### Exercise description
Exact copy, no pictures: return only the lines below from the line with "EAN: 10621144" up to and including the line with "日期 : 2024-06-22".

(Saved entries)

*** Block opens ***

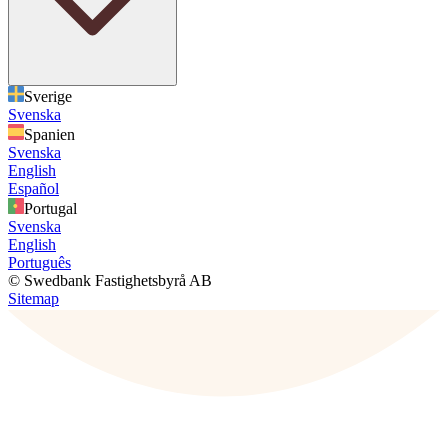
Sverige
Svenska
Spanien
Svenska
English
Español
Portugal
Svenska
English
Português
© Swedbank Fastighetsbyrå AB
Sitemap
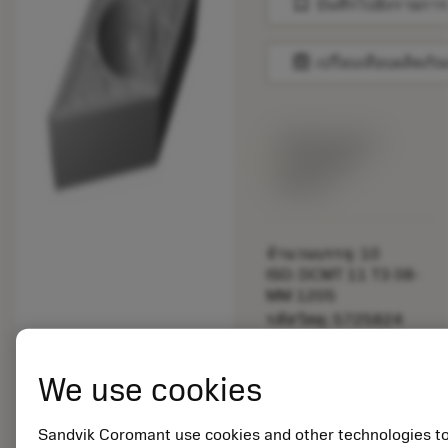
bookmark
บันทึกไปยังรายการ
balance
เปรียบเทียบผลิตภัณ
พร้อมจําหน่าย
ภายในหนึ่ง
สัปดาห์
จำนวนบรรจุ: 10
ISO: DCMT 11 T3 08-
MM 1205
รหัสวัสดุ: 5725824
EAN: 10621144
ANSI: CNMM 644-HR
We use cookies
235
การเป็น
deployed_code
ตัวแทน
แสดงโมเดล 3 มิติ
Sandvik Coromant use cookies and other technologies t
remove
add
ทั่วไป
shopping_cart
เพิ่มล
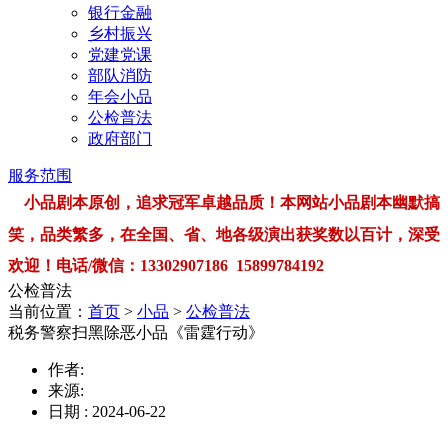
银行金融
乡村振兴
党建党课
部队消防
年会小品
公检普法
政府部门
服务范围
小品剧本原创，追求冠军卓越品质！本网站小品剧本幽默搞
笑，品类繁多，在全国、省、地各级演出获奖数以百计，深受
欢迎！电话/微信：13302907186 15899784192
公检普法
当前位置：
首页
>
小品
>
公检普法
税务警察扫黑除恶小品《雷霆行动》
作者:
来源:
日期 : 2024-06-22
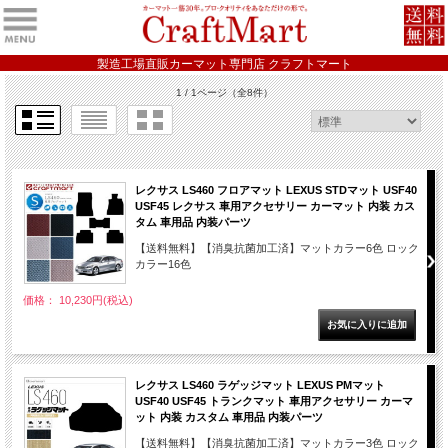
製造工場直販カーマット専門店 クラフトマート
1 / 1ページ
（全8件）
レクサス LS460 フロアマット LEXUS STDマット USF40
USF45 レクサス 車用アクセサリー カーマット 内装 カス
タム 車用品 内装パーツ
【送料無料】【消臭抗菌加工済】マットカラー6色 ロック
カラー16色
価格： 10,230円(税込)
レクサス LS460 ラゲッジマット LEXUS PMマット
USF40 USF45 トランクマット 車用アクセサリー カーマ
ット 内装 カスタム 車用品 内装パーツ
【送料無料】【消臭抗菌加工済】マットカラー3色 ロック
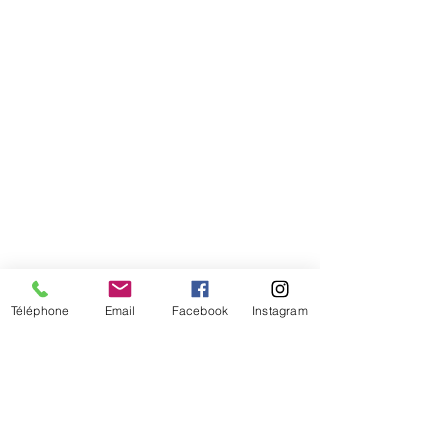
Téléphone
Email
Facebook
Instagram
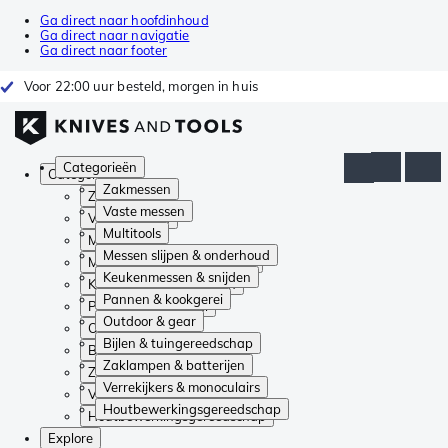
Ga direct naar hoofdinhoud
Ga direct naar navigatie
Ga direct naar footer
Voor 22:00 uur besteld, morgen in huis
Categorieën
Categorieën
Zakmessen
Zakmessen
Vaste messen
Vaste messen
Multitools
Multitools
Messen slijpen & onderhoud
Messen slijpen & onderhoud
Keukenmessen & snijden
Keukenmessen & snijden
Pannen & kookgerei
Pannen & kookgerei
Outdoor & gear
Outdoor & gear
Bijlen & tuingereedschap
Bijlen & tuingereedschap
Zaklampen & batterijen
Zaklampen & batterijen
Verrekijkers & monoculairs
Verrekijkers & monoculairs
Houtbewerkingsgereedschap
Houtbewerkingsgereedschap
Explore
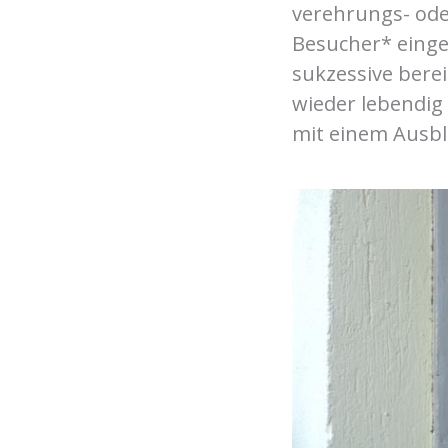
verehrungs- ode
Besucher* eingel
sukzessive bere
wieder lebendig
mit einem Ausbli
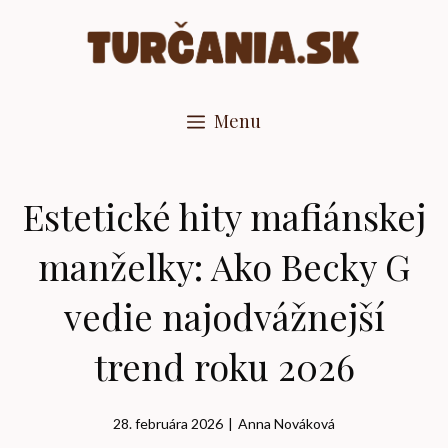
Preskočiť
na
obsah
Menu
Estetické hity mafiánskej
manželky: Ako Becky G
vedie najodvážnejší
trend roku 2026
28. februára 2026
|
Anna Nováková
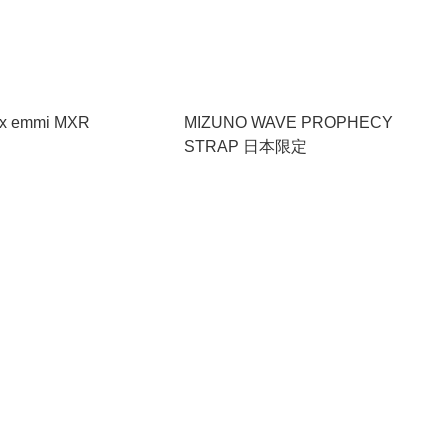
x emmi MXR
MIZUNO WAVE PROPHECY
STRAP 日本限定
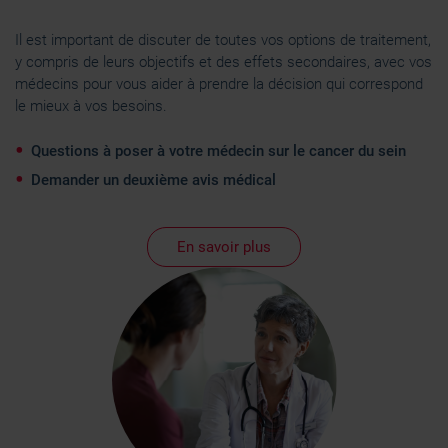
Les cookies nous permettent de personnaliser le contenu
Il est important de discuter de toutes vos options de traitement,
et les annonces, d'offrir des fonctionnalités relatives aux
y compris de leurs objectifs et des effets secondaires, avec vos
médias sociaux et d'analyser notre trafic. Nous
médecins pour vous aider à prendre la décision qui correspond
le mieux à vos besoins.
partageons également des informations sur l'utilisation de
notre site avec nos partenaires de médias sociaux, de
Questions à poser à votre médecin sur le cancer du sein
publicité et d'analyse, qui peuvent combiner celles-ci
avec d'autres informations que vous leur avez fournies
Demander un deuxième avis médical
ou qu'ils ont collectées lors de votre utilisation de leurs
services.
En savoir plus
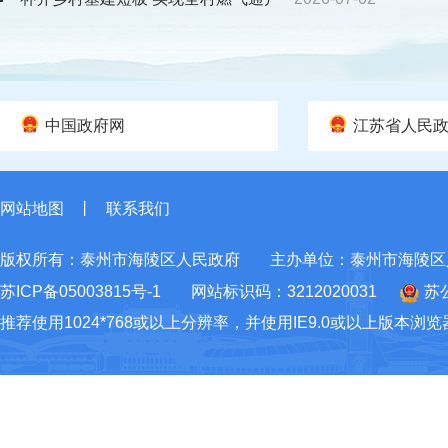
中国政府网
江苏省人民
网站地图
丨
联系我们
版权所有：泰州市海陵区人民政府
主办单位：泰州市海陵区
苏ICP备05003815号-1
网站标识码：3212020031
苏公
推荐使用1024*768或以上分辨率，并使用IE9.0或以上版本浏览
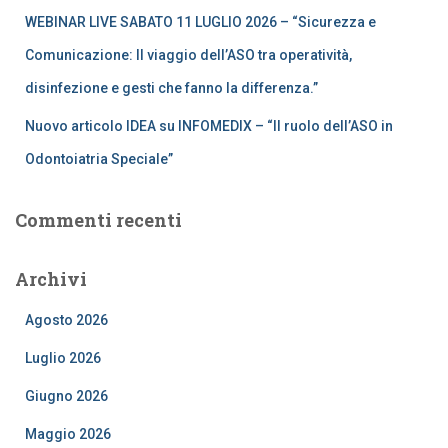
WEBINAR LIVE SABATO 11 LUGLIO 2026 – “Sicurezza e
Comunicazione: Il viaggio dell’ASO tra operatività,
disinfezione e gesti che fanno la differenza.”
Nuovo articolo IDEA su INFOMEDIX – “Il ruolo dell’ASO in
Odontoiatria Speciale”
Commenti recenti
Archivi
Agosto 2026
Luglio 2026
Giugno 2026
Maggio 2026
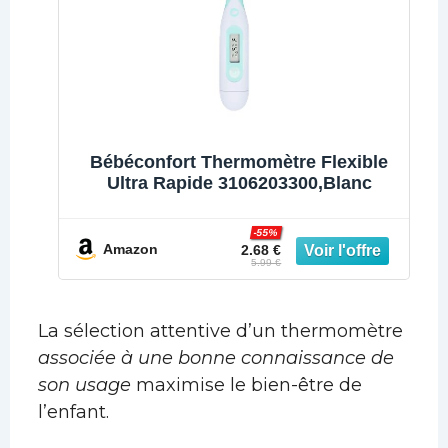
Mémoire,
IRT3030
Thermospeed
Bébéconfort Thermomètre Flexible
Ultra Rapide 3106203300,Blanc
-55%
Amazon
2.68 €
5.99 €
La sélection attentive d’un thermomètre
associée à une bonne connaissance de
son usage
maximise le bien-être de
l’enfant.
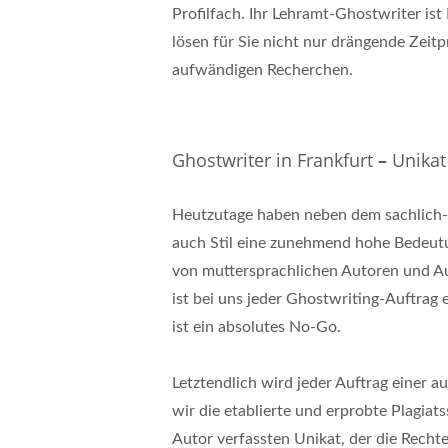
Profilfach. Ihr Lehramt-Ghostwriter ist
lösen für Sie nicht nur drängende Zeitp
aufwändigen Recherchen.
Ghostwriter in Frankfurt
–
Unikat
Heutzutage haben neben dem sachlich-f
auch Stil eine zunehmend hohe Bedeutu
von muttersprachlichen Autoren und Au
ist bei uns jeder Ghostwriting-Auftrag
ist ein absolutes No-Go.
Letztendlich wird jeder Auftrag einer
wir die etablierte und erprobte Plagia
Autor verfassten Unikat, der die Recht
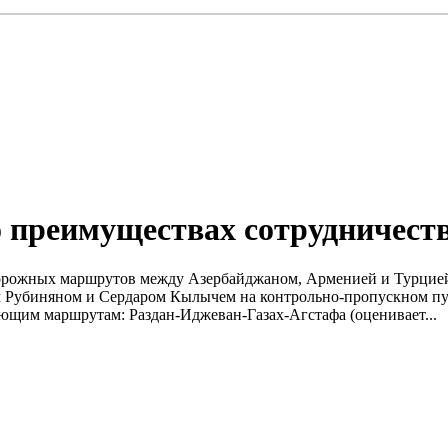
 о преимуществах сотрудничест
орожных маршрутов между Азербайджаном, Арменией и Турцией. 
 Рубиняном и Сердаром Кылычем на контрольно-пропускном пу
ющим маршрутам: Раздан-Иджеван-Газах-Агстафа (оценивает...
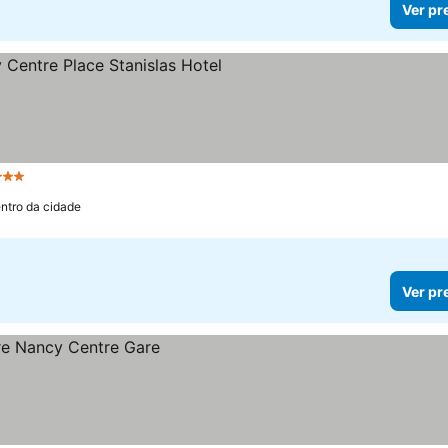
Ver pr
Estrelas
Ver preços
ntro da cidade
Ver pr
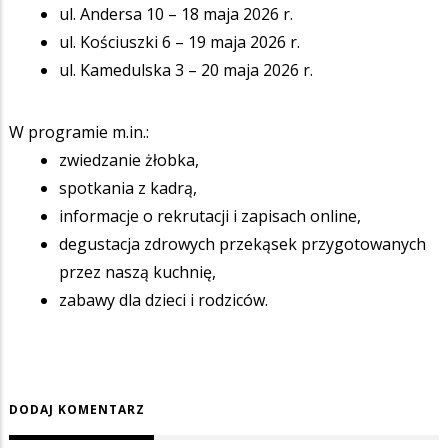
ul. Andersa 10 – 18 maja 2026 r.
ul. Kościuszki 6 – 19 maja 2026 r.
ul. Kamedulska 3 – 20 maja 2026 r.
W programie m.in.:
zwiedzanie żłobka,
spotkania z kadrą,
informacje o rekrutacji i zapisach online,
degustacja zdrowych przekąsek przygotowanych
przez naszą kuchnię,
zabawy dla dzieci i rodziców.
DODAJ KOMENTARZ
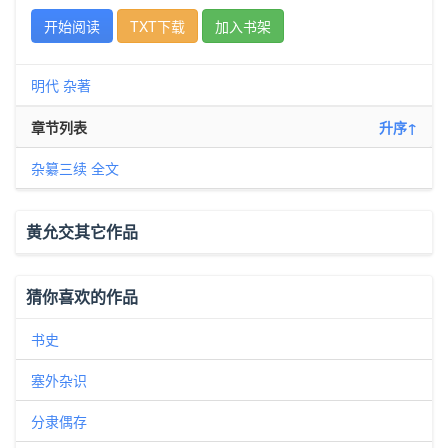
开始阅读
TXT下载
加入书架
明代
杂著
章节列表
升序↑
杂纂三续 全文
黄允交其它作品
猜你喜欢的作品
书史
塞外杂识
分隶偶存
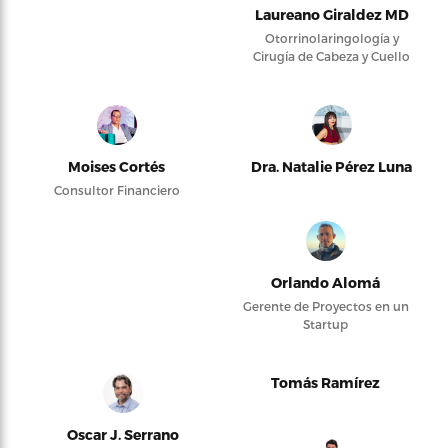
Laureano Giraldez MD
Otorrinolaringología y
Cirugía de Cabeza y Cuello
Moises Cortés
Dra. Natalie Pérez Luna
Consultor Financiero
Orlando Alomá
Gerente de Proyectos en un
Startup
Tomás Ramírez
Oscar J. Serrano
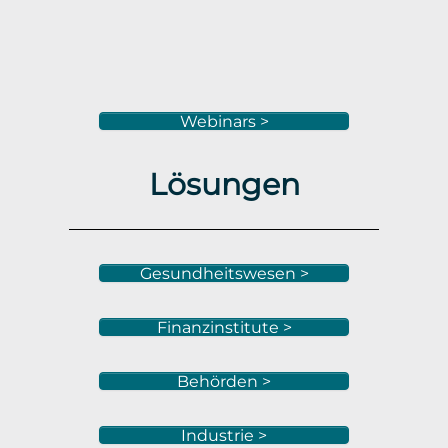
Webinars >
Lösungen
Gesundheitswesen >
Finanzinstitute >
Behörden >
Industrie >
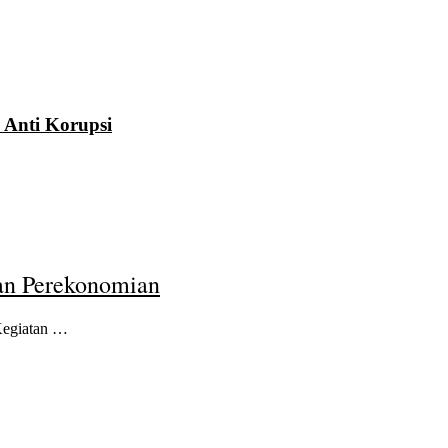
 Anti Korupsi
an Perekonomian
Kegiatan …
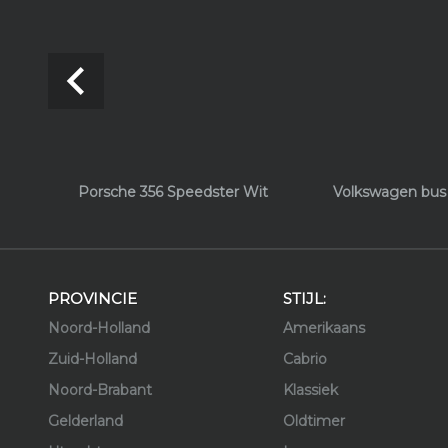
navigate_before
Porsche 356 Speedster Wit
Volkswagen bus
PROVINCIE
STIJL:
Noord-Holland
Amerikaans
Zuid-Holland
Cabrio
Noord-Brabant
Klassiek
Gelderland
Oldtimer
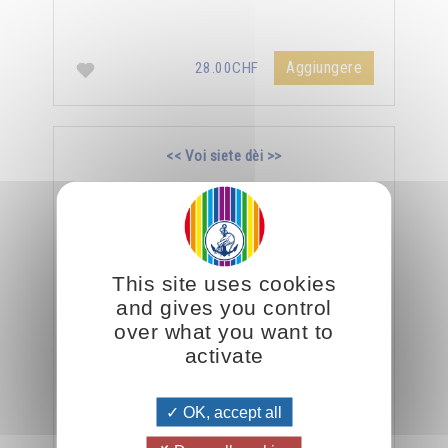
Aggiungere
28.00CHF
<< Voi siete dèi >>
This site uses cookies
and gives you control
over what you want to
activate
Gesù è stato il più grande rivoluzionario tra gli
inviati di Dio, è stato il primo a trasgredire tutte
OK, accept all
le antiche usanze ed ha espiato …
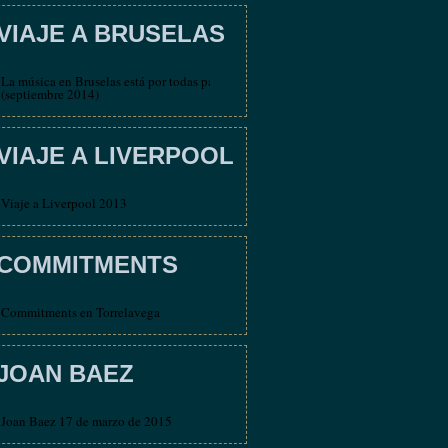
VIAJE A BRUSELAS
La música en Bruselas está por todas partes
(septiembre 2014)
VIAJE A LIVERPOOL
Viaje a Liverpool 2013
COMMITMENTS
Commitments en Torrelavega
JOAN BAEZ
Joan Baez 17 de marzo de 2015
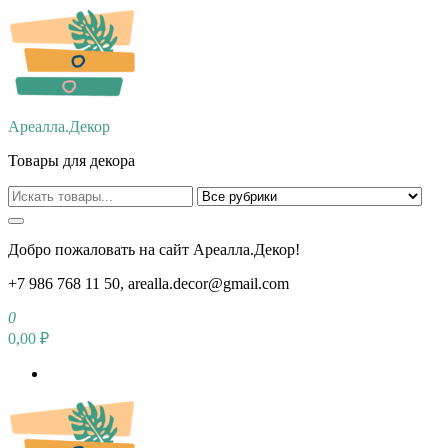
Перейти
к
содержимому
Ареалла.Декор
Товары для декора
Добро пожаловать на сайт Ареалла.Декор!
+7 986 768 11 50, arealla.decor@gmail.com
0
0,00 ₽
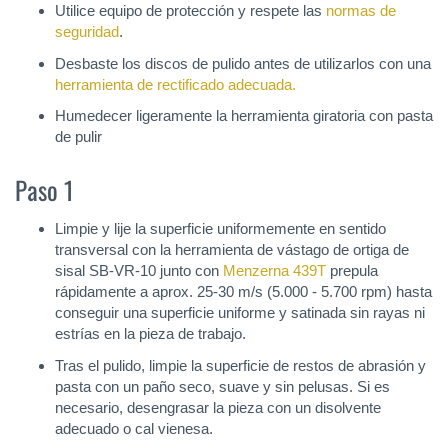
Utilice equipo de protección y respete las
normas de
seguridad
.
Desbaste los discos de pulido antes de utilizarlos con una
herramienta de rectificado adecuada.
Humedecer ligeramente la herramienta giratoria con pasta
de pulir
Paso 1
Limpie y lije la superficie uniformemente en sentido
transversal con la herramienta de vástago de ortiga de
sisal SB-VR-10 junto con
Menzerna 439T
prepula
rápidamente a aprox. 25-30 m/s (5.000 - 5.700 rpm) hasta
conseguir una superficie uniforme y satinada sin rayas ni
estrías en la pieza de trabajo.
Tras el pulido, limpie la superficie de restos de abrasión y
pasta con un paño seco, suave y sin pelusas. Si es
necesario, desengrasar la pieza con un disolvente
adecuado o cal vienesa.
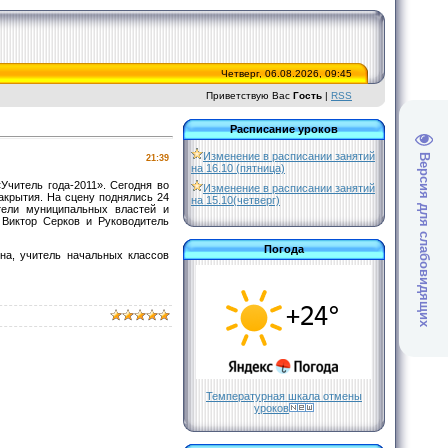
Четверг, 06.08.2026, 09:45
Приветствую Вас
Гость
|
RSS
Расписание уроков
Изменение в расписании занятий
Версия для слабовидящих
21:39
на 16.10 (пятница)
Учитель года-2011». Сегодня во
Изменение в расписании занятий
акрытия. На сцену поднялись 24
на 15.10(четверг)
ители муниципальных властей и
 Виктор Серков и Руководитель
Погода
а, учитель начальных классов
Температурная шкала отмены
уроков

*** Block closes ***

### Result of the task
EAN: 10621144
ANSI: CNMM 644-HR
We use cookies
235
การเป็น
deployed_code
ตัวแทน
แสดงโมเดล 3 มิติ
Sandvik Coromant use cookies and other technologies t
remove
add
ทั่วไป
shopping_cart
เพิ่มล
银行金融
乡村振兴
党建党课
部队消防
年会小品
公检普法
政府部门
服务范围
小品剧本原创，追求冠军卓越品质！本网站小品剧本幽默搞
笑，品类繁多，在全国、省、地各级演出获奖数以百计，深受
欢迎！电话/微信：13302907186 15899784192
公检普法
当前位置：
首页
>
小品
>
公检普法
税务警察扫黑除恶小品《雷霆行动》
作者:
来源:
日期 : 2024-06-22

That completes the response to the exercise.